§ **WHAT THE EXERCISE ASKS**: Return the full set of entries below exactly, leaving every image out.

§ **EXERCISE INPUTS**:
↓
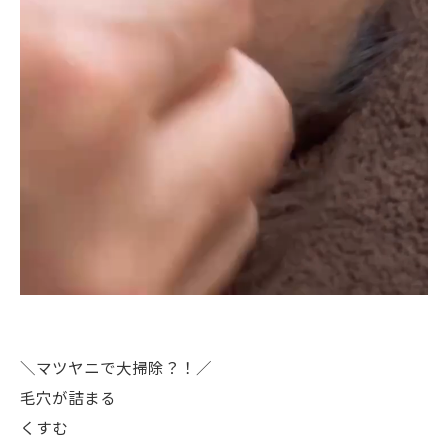
＼マツヤニで大掃除？！／
毛穴が詰まる
くすむ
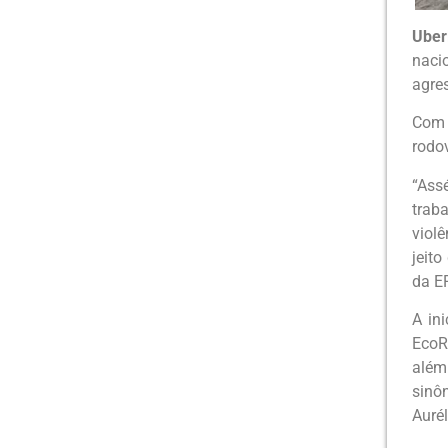
Uber
nacio
agre
Com 
rodo
“Ass
trab
violê
jeito
da E
A in
EcoR
além
sinô
Aurél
↑
§ **REPLY**:
＼マツヤニで大掃除？！／
毛穴が詰まる
くすむ
Uber
nacio
agre
Com 
rodo
“Ass
trab
violê
jeito
da E
A in
EcoR
além
sinô
Aurél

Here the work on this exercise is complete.